## Given information

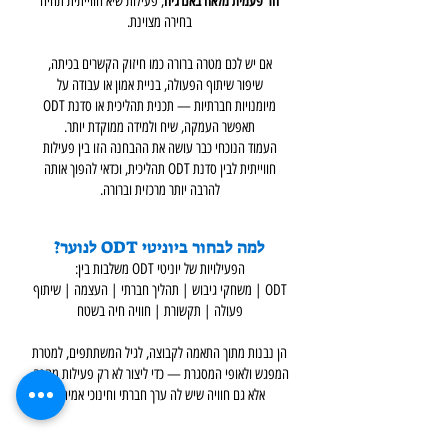
חד־פעמית מלאה באנרגיה
, פעילות שיא חווייתית תהיה
בחירה מצוינת.
אם יש לכם מטרה ברורה כמו חיזוק הקשרים בכיתה,
שיפור שיתוף הפעולה, בניית אמון או עבודה על
מיומנויות חברתיות — תכנית תהליכית או סדנת ODT
תאפשר העמקה, שיח ולמידה ממוקדת יותר.
העמוד הנוכחי כבר עושה את ההבחנה הזו בין פעילות
חווייתית לבין סדנת ODT תהליכית, וכדאי להפוך אותה
להרבה יותר מרכזית וברורה.
למה לבחור ביוניטי ODT לנוער?
הפעילויות של יוניטי ODT משלבות בין:
ODT | משחקי גיבוש | תהליך חברתי | העצמה | שיתוף
פעולה | תקשורת | חוויה חיה בשטח
הן נבנות מתוך התאמה לקבוצה, לגיל המשתתפים, למטרת
המפגש ולאופי המסגרת — כדי ליצור לא רק פעילות מהנה,
אלא גם חוויה שיש לה ערך חברתי וחינוכי אמיתי.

## Exercise brief
Going through the entries above, report how many lines include the string "פעילות". The number alone is the answer.

## Answer section
3